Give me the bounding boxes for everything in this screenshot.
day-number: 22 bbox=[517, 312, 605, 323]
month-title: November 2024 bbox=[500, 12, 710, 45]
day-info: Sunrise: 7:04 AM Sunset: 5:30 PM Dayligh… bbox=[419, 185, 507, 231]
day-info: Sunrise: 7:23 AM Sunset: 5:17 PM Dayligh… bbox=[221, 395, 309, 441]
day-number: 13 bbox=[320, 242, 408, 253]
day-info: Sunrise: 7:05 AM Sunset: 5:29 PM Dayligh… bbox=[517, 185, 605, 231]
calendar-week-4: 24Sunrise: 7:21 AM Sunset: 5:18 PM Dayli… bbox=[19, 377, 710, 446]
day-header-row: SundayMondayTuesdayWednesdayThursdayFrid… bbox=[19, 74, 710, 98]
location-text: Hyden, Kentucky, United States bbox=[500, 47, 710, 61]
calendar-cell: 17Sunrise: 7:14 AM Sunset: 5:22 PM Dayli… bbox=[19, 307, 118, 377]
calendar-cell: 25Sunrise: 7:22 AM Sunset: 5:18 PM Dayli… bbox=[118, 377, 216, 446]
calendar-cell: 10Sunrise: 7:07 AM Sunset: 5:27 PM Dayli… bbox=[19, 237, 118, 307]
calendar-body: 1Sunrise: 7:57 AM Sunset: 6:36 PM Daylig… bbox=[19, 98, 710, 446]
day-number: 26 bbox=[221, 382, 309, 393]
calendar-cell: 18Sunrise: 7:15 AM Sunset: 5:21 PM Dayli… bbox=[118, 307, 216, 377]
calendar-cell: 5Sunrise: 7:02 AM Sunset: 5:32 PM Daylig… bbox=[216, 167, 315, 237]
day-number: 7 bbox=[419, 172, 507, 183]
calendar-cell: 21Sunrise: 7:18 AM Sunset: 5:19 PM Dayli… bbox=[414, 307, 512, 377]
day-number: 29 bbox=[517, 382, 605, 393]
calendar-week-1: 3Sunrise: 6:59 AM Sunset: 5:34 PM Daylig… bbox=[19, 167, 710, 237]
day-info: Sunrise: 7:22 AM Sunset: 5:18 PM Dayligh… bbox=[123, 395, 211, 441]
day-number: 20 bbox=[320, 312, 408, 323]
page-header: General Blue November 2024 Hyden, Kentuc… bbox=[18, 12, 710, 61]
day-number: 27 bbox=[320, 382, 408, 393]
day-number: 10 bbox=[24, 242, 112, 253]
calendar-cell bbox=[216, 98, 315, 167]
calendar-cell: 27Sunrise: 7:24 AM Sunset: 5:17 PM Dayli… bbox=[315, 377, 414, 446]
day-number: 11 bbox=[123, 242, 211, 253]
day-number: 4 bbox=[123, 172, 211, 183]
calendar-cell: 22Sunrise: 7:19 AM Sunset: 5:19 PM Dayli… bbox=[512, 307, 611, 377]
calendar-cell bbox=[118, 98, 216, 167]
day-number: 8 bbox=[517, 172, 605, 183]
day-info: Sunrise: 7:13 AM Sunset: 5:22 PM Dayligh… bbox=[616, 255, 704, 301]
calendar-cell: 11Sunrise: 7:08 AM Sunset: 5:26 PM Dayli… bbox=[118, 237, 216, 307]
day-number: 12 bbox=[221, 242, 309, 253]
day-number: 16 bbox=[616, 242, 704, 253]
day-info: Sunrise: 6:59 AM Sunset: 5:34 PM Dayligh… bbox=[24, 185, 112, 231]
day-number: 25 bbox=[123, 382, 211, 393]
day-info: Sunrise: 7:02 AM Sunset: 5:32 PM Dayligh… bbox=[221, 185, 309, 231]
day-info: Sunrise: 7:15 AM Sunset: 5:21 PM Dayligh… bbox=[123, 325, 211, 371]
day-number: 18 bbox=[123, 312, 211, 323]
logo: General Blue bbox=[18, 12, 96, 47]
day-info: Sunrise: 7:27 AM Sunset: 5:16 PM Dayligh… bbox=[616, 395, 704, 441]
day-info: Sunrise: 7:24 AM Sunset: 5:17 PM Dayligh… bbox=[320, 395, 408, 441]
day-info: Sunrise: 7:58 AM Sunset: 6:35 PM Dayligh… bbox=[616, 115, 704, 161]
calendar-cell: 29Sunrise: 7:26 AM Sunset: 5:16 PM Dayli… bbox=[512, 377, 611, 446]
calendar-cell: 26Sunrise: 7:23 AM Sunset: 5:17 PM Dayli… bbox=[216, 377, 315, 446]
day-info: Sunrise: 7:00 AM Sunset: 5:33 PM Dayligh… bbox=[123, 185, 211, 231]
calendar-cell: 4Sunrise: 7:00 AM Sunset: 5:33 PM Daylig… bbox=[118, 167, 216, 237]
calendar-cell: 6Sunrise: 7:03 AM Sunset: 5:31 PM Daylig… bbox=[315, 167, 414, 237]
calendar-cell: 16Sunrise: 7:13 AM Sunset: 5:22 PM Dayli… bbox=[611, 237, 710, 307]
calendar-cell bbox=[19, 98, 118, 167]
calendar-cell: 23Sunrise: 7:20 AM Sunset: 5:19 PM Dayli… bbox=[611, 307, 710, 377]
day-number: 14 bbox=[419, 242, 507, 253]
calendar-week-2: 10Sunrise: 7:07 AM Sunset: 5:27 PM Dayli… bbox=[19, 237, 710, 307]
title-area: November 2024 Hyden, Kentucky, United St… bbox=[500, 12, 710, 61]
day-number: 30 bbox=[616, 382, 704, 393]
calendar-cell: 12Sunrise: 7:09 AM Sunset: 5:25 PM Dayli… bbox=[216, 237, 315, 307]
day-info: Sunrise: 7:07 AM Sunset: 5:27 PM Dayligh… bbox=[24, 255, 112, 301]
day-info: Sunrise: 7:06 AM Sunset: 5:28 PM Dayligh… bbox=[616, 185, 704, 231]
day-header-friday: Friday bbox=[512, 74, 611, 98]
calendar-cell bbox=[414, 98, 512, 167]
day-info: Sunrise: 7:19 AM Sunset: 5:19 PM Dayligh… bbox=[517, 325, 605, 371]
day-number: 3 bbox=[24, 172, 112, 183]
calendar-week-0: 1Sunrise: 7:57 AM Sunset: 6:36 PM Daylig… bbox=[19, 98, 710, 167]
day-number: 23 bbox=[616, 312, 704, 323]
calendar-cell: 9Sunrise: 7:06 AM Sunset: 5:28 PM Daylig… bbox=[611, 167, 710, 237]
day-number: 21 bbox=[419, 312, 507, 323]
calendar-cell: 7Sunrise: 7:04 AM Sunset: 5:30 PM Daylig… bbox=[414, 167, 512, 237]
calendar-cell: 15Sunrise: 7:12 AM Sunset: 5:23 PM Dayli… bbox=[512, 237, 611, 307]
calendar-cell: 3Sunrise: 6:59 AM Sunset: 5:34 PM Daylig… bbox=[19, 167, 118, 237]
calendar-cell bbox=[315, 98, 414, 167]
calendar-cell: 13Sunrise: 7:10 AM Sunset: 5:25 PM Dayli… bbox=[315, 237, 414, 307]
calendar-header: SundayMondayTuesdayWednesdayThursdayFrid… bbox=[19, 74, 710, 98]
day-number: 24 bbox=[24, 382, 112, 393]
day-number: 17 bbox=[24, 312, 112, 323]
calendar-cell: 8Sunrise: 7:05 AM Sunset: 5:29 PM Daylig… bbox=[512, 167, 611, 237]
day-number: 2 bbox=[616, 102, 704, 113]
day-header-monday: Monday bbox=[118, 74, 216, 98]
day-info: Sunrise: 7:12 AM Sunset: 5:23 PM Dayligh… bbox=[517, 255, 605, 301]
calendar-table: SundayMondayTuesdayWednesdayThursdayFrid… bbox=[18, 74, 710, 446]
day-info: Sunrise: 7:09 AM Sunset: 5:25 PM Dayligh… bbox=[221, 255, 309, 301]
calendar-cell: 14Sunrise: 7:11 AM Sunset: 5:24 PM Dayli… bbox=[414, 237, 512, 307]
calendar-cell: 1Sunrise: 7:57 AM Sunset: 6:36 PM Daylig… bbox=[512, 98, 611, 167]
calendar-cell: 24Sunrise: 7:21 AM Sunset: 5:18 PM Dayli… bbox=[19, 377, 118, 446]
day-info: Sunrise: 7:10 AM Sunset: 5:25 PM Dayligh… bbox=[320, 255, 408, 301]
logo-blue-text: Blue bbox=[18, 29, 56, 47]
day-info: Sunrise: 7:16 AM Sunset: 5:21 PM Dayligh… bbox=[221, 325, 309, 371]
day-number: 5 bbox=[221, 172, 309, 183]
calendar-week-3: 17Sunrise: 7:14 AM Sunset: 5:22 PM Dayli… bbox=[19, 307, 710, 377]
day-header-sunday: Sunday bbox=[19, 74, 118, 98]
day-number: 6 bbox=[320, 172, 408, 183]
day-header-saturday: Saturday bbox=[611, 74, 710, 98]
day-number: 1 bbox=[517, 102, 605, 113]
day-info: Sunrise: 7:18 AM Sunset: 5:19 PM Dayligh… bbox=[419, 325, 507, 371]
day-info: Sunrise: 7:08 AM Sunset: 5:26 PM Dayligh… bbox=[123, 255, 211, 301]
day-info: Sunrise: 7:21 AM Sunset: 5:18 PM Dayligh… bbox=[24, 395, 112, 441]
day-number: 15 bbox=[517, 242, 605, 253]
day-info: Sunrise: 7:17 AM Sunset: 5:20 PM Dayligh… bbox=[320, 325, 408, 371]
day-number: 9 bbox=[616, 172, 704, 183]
────────────────────
DESCRIPTION OF THE TASK -
Copy out every line in the records where the word "Kentucky" is found.

ANSWER SECTION -
location-text: Hyden, Kentucky, United States bbox=[500, 47, 710, 61]
title-area: November 2024 Hyden, Kentucky, United St… bbox=[500, 12, 710, 61]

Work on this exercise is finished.